Skip to content

Memory Tiers

SimpleContext organizes memory into three tiers, each with a specific role and lifetime.


The Three Tiers

Working   →  Episodic  →  Semantic
(active)     (sessions)   (permanent)
  2h TTL      30d TTL      No TTL

Working Tier

What it holds: Active messages, current task state, recent context.

TTL: 2 hours (configurable)

Node kinds: message, fact, task_state

When used: Every conversation.
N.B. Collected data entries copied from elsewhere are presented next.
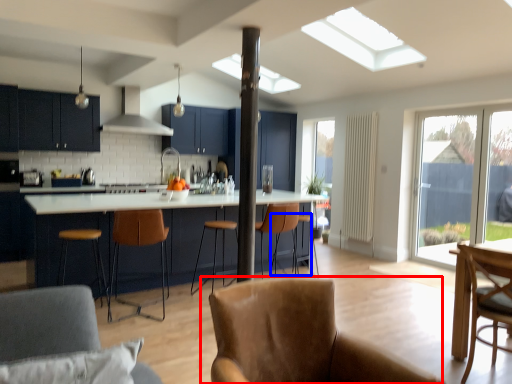 Question: Among these objects, which one is nearest to the camera, chair (highlighted by a red box) or bar stool (highlighted by a blue box)?

Choices:
 (A) chair
 (B) bar stool

Answer: (A) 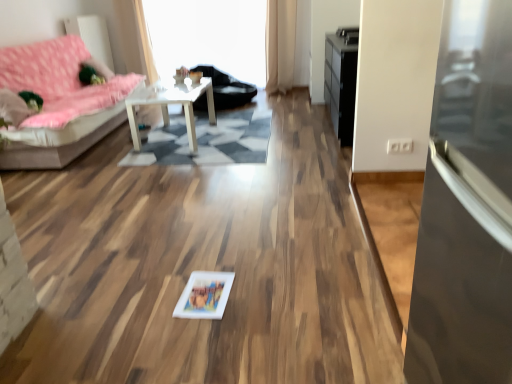 Locate an element on the screen. This screenshot has width=512, height=384. vacant space in front of beige fabric curtain at upper center is located at coordinates point(283,96). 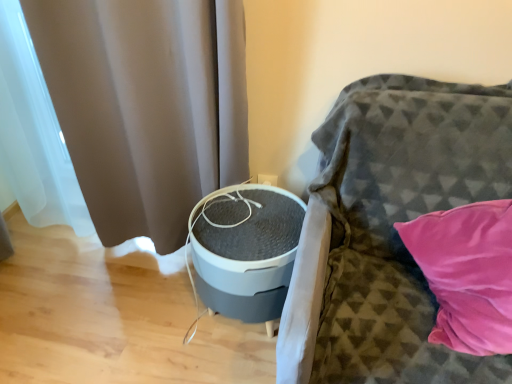 What do you see at coordinates (146, 106) in the screenshot? The width and height of the screenshot is (512, 384). I see `matte gray curtain at left` at bounding box center [146, 106].

In order to click on matte gray curtain at left in this screenshot , I will do `click(146, 106)`.

In order to face matte gray curtain at left, should I rotate leftwards or rightwards?

Rotate left and turn 18.699 degrees.

Measure the distance between point (160,145) and camera.

They are 1.49 meters apart.

Identify the location of textured gray sofa at right. (389, 229).

Image resolution: width=512 pixels, height=384 pixels. Describe the element at coordinates (389, 229) in the screenshot. I see `textured gray sofa at right` at that location.

Identify the location of matte gray curtain at left. This screenshot has width=512, height=384. (146, 106).

Considering the relative positions of textured gray sofa at right and matte gray curtain at left in the image provided, is textured gray sofa at right to the left of matte gray curtain at left from the viewer's perspective?

No.

Is textured gray sofa at right further to camera compared to matte gray curtain at left?

No, the depth of textured gray sofa at right is less than that of matte gray curtain at left.

Is point (388, 137) positioned behind point (214, 158)?

No, it is not.

From the image's perspective, which one is positioned higher, textured gray sofa at right or matte gray curtain at left?

matte gray curtain at left, from the image's perspective.

From a real-world perspective, which object stands above the other?

matte gray curtain at left is physically above.

Is textured gray sofa at right thinner than matte gray curtain at left?

In fact, textured gray sofa at right might be wider than matte gray curtain at left.

Looking at this image, is textured gray sofa at right shorter than matte gray curtain at left?

Indeed, textured gray sofa at right has a lesser height compared to matte gray curtain at left.

Does textured gray sofa at right have a larger size compared to matte gray curtain at left?

Yes, textured gray sofa at right is bigger than matte gray curtain at left.

Is textured gray sofa at right not inside matte gray curtain at left?

Yes, textured gray sofa at right is outside of matte gray curtain at left.

Would you consider textured gray sofa at right to be distant from matte gray curtain at left?

textured gray sofa at right is near matte gray curtain at left, not far away.

Is textured gray sofa at right positioned with its back to matte gray curtain at left?

That's not correct — textured gray sofa at right is not looking away from matte gray curtain at left.

How different are the orientations of textured gray sofa at right and matte gray curtain at left in degrees?

There is a 0.666-degree angle between the facing directions of textured gray sofa at right and matte gray curtain at left.

Measure the distance from textured gray sofa at right to matte gray curtain at left.

textured gray sofa at right is 24.45 inches away from matte gray curtain at left.

Where is `furniture lying in front of the matte gray curtain at left`? Image resolution: width=512 pixels, height=384 pixels. furniture lying in front of the matte gray curtain at left is located at coordinates (389, 229).

Between matte gray curtain at left and textured gray sofa at right, which one appears on the left side from the viewer's perspective?

matte gray curtain at left is more to the left.

Considering the positions of objects matte gray curtain at left and textured gray sofa at right in the image provided, who is in front, matte gray curtain at left or textured gray sofa at right?

textured gray sofa at right is more forward.

Considering the points (214, 19) and (298, 259), which point is behind, point (214, 19) or point (298, 259)?

The point (214, 19) is farther.

From the image's perspective, is matte gray curtain at left positioned above or below textured gray sofa at right?

matte gray curtain at left is situated higher than textured gray sofa at right in the image.

From a real-world perspective, is matte gray curtain at left beneath textured gray sofa at right?

No.

Looking at their sizes, would you say matte gray curtain at left is wider or thinner than textured gray sofa at right?

Considering their sizes, matte gray curtain at left looks slimmer than textured gray sofa at right.

Between matte gray curtain at left and textured gray sofa at right, which one has less height?

Standing shorter between the two is textured gray sofa at right.

Who is bigger, matte gray curtain at left or textured gray sofa at right?

textured gray sofa at right is bigger.

Is matte gray curtain at left surrounding textured gray sofa at right?

Actually, textured gray sofa at right is outside matte gray curtain at left.

In the scene shown: Is matte gray curtain at left in contact with textured gray sofa at right?

No, matte gray curtain at left is not with textured gray sofa at right.

Is matte gray curtain at left turned away from textured gray sofa at right?

No, textured gray sofa at right is not at the back of matte gray curtain at left.

Identify the location of curtain that appears above the textured gray sofa at right (from a real-world perspective). (146, 106).

Locate an element on the screen. furniture below the matte gray curtain at left (from the image's perspective) is located at coordinates (389, 229).

In order to click on furniture on the right side of matte gray curtain at left in this screenshot , I will do `click(389, 229)`. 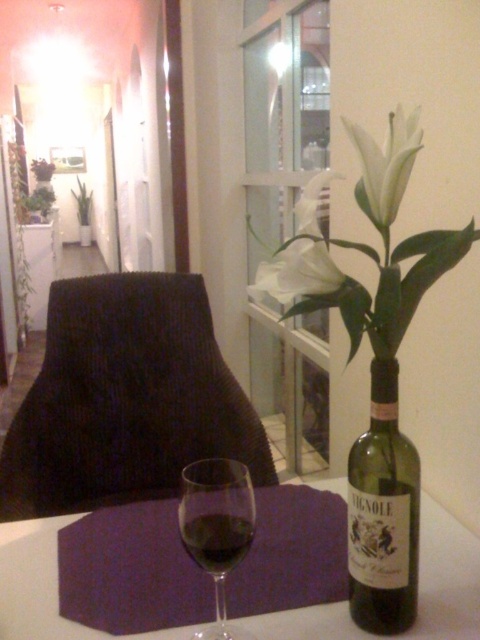 Question: Among these points, which one is farthest from the camera?

Choices:
 (A) (380, 620)
 (B) (192, 518)

Answer: (A)

Question: Does green glass bottle at right appear over translucent glass at center?

Choices:
 (A) no
 (B) yes

Answer: (B)

Question: Which of the following is the closest to the observer?

Choices:
 (A) (228, 518)
 (B) (398, 282)
 (C) (342, 273)

Answer: (A)

Question: Is white glossy table at center smaller than white matte flower at upper center?

Choices:
 (A) yes
 (B) no

Answer: (B)

Question: Is black textured armchair at left below white matte flower at upper center?

Choices:
 (A) yes
 (B) no

Answer: (A)

Question: Among these objects, which one is farthest from the camera?

Choices:
 (A) black textured armchair at left
 (B) transparent glass wine glass at center

Answer: (A) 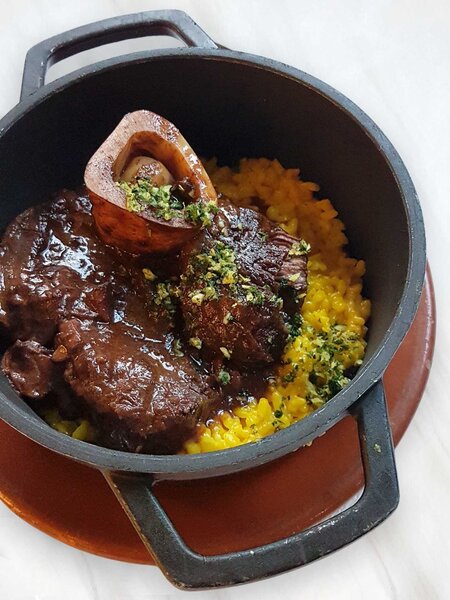 The height and width of the screenshot is (600, 450). In order to click on brown round tray in this screenshot , I will do `click(94, 489)`. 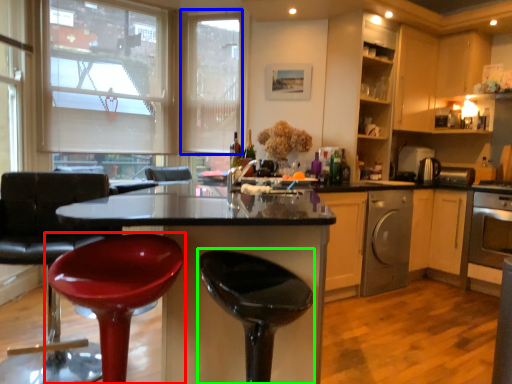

Always included in context retrieval.

ctx = sc.context(user_id)
ctx.working.add("debug this error", NodeKind.MESSAGE)
ctx.working.add("task: fix login bug", NodeKind.TASK_STATE)

Episodic Tier

What it holds: Session summaries, compressed interaction history, notable events.

TTL: 30 days (configurable)

Node kinds: summary, fact

When used: For personal queries, task continuity, coding help.

ctx.episodic.add("Session 2024-01: fixed auth bug, user prefers FastAPI", NodeKind.SUMMARY)

Working memory can be compressed into episodic summaries:

sc.memory(user_id).compress(keep_last=10)
# Compresses messages older than the last 10 into an episodic summary

Semantic Tier

What it holds: Long-term facts, user knowledge, persistent preferences.

TTL: None (permanent)

Node kinds: fact, resource

When used: For knowledge queries, personal questions, any retrieval needing long-term context.

ctx.semantic.add("user uses Proxmox for homelab", NodeKind.FACT, importance=0.8)
ctx.semantic.add("user project: Mangafork", NodeKind.FACT, importance=0.7)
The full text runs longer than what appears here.